Describe a tough situation you had in life.
After meeting my husband, I landed in Canada, and started the immigration application to become a Permanent Resident. It was very hard to go through that, and finding out, at the same time that I knew little about the art world, and that I needed a ton of practice and knowledge before even thinking of applying for a job. I really felt disappointed in my art school, because it’s purpose was to prepare me for that moment of my life, and it clearly came short. Good thing that I figured out that the Internet offers fantastic teachers.

Any side projects you’re working on that you’d like to share details of?
My husband, Richard Sirois, is a freelance animator that works from a home studio, and we are crafting several small animation projects together.

Any unusual talents or hobbies like tying a cherry stem with your tongue or metallurgy?
I am a sucker for roller-coasters, only to regret it when I am at the first peak.

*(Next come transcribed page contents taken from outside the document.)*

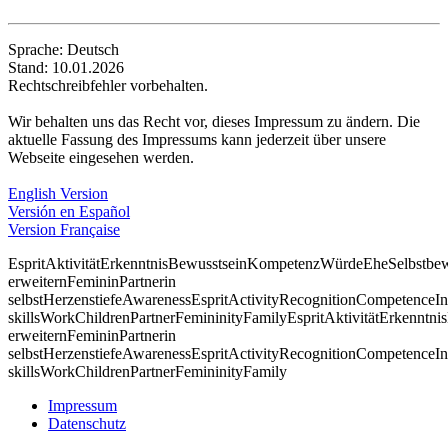
Sprache: Deutsch
Stand: 10.01.2026
Rechtschreibfehler vorbehalten.
Wir behalten uns das Recht vor, dieses Impressum zu ändern. Die
aktuelle Fassung des Impressums kann jederzeit über unsere
Webseite eingesehen werden.
English Version
Versión en Español
Version Française
Esprit
Aktivität
Erkenntnis
Bewusstsein
Kompetenz
Würde
Ehe
Selbstbe
erweitern
Feminin
Partnerin
selbst
Herzenstiefe
Awareness
Esprit
Activity
Recognition
Competence
In
skills
Work
Children
Partner
Femininity
Family
Esprit
Aktivität
Erkenntnis
erweitern
Feminin
Partnerin
selbst
Herzenstiefe
Awareness
Esprit
Activity
Recognition
Competence
In
skills
Work
Children
Partner
Femininity
Family
Impressum
Datenschutz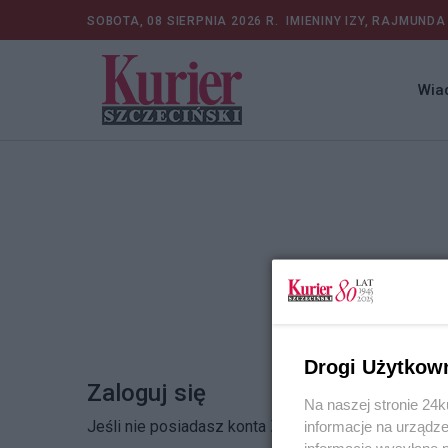
SOBOTA, 08 SIERPNIA 2026 R.
IMIENINY IZY, RAJMUNDA
Wia
Drogi Użytkow
Zaloguj się
Na naszej stronie 24
Jeśli nie posiadasz konta
Zarejestruj się
informacje na urządze
informacje wysyłane 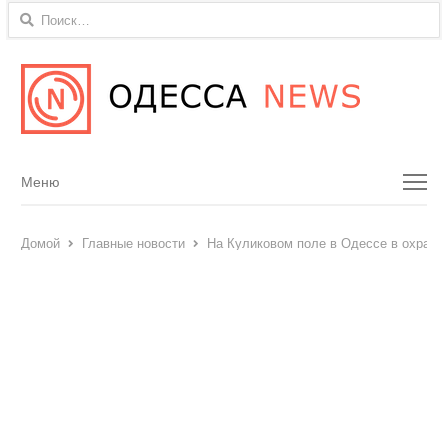
Найти:
Menu
Меню
Домой
Главные новости
На Куликовом поле в Одессе в охраня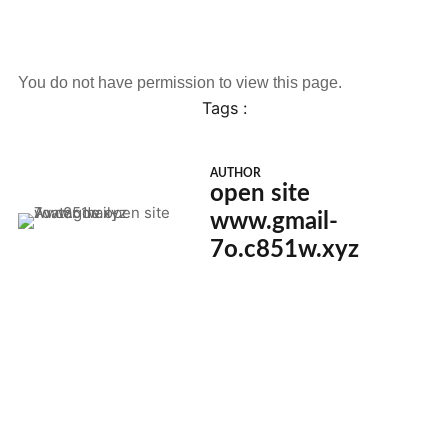
You do not have permission to view this page.
Tags :
AUTHOR
open site
www.gmail-
7o.c851w.xyz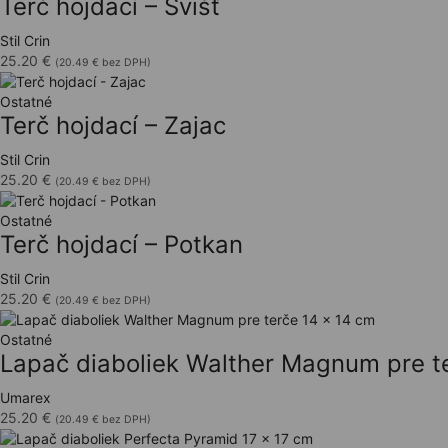
Terč hojdací – Svišť
Stil Crin
25.20
€
(
20.49
€
bez DPH)
Ostatné
Terč hojdací – Zajac
Stil Crin
25.20
€
(
20.49
€
bez DPH)
Ostatné
Terč hojdací – Potkan
Stil Crin
25.20
€
(
20.49
€
bez DPH)
Ostatné
Lapač diaboliek Walther Magnum pre t
Umarex
25.20
€
(
20.49
€
bez DPH)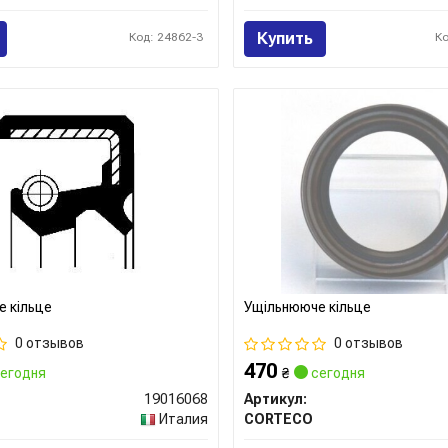
Купить
Код: 24862-3
К
 кільце
Ущільнююче кільце
0 отзывов
0 отзывов
470
егодня
₴
сегодня
19016068
Артикул:
Италия
CORTECO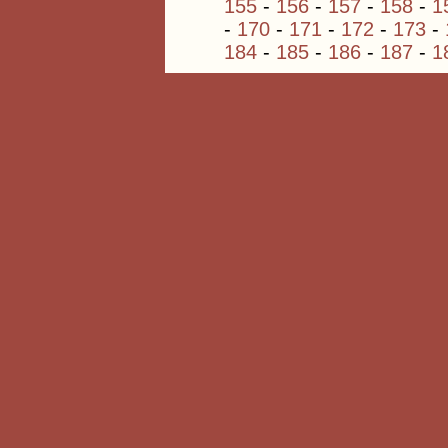
155
-
156
-
157
-
158
-
1
-
170
-
171
-
172
-
173
-
184
-
185
-
186
-
187
-
1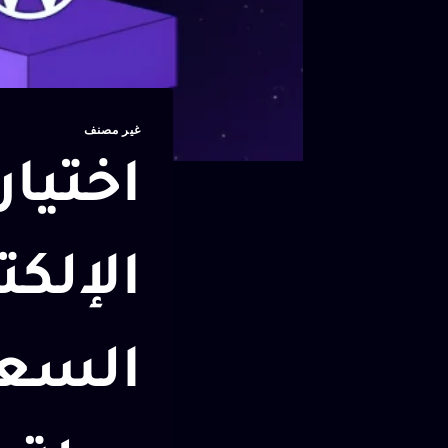
غير مصنف
اختيار
الإلكت
السعو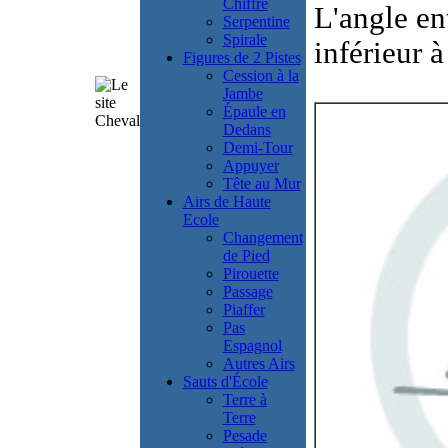
Chiffre
L'angle ent
Serpentine
Spirale
inférieur à
Figures de 2 Pistes
Cession à la
Jambe
Épaule en
Dedans
Demi-Tour
Appuyer
Tête au Mur
Airs de Haute
Ecole
Changement
de Pied
Pirouette
Passage
Piaffer
Pas
Espagnol
Autres Airs
Sauts d'École
Terre à
Terre
Pesade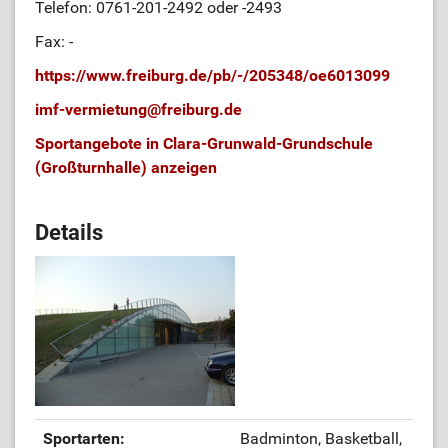
Telefon: 0761-201-2492 oder -2493
Fax: -
https://www.freiburg.de/pb/-/205348/oe6013099
imf-vermietung
@
freiburg.de
Sportangebote in Clara-Grunwald-Grundschule
(Großturnhalle) anzeigen
Details
Sportarten:
Badminton, Basketball,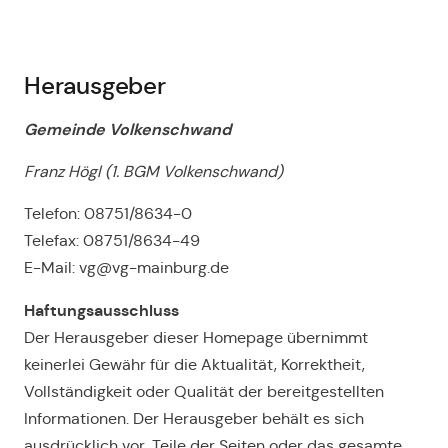
Herausgeber
Gemeinde Volkenschwand
Franz Högl (1. BGM Volkenschwand)
Telefon: 08751/8634-0
Telefax: 08751/8634-49
E-Mail:
vg@vg-mainburg.de
Haftungsausschluss
Der Herausgeber dieser Homepage übernimmt
keinerlei Gewähr für die Aktualität, Korrektheit,
Vollständigkeit oder Qualität der bereitgestellten
Informationen. Der Herausgeber behält es sich
ausdrücklich vor, Teile der Seiten oder das gesamte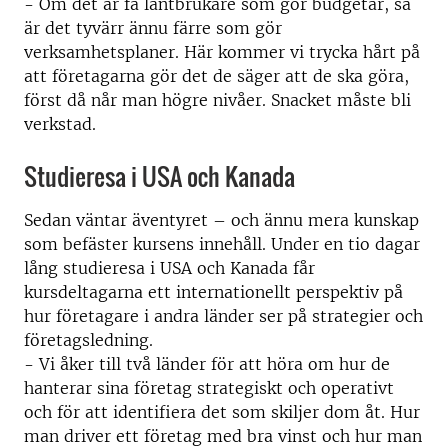
- Om det är få lantbrukare som gör budgetar, så
är det tyvärr ännu färre som gör
verksamhetsplaner. Här kommer vi trycka hårt på
att företagarna gör det de säger att de ska göra,
först då når man högre nivåer. Snacket måste bli
verkstad.
Studieresa i USA och Kanada
Sedan väntar äventyret – och ännu mera kunskap
som befäster kursens innehåll. Under en tio dagar
lång studieresa i USA och Kanada får
kursdeltagarna ett internationellt perspektiv på
hur företagare i andra länder ser på strategier och
företagsledning.
- Vi åker till två länder för att höra om hur de
hanterar sina företag strategiskt och operativt
och för att identifiera det som skiljer dom åt. Hur
man driver ett företag med bra vinst och hur man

Is there any advice you can give for an aspiring animation student or artist trying to break into the business?
Get to Stephen Silver’s Youtube channel and give him five minutes to let him tell you about “working for free”  You will have to spend at least 3 to 5 years of your life with little fun, working on your skills just to reach entry level. Don’t stop at that! make time to read about finance, negotiation and freelancing, get the GAG handbook! What good is to draw like a superstar, if your negotiation leads you to work 72 hours a week, for peanuts?